Dafür können die Forscher seine Flugbahn relativ genau voraussagen. Das ist auch Voraussetzung, um einen Kleinplaneten benennen zu dürfen, schließlich sollte man ihn später auch wiederfinden können. "Es gibt nichts Peinlicheres, als wenn ein Kleinplanet benannt wird und der dann auf einmal weg ist", sagt Hormuth. Bei der Namensgebung, über die die Internationale Astronomie Union entscheidet, ist der Entdecker ziemlich frei. Seriös sollte der Vorschlag aber sein - Forscher und Orte sind in Ordnung, Haustiere oder der Entdecker selbst als Namenspate eher nicht. Von den ungefähr 700 000 entdeckten Kleinplaneten wurden bisher 19 000 benannt.

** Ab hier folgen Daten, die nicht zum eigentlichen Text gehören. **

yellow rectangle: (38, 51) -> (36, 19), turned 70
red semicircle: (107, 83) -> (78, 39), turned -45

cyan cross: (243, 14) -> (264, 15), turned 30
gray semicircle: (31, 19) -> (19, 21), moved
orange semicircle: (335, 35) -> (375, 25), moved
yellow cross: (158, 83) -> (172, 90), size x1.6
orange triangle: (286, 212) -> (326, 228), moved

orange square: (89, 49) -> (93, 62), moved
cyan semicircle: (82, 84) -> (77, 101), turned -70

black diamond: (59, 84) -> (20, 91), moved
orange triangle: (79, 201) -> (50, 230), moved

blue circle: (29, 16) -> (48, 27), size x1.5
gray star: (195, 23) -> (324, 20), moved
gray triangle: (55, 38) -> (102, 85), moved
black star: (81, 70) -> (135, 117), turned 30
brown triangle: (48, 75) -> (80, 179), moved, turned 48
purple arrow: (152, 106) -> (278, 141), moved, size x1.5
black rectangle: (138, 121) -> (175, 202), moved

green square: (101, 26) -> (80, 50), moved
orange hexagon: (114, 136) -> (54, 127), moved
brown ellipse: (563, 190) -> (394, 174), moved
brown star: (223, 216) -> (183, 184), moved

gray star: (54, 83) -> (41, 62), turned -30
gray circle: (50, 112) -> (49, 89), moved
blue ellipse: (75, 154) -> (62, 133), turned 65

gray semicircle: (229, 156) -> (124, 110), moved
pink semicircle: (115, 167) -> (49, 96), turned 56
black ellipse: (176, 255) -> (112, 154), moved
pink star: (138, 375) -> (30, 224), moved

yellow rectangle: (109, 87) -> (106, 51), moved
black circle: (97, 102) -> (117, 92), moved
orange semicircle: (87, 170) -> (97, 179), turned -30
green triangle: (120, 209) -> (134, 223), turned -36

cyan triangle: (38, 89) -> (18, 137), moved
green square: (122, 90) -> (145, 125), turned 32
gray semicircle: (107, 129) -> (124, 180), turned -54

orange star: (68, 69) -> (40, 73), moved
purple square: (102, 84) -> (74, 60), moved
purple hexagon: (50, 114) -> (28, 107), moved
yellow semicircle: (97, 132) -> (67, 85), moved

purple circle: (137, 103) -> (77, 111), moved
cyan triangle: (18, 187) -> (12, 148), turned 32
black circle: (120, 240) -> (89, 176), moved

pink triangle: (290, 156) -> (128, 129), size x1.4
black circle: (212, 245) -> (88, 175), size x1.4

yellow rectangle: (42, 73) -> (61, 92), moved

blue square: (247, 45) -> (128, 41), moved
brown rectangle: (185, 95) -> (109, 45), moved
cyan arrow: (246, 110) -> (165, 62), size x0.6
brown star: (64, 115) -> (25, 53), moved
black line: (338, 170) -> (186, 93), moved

Die Bewohner der Stadt Garching könnten ihren neuesten Zuwachs im Januar selbst beobachten, dann ist der Asteroid der Erde am nächsten. Die Hobbyforscher bräuchten dann allerdings ein Teleskop mit 40 bis 50 Zentimetern Durchmesser, denn mit dem bloßen Auge ist der Kleinplanet Garching nicht zu sehen. Theoretisch sei es mit einem solchen Amateur-Teleskop auch möglich, eigene Entdeckungen zu machen, sagt Hormuth, schränkt allerdings ein: "Langsam sind alle sehr hellen Kleinplaneten gesichtet, dadurch wird das immer schwerer." Hormuth hat in seiner Laufbahn nun schon etliche Kleinplaneten entdeckt. Allein 45 Entdeckungen von ihm warten noch auf einen Namen.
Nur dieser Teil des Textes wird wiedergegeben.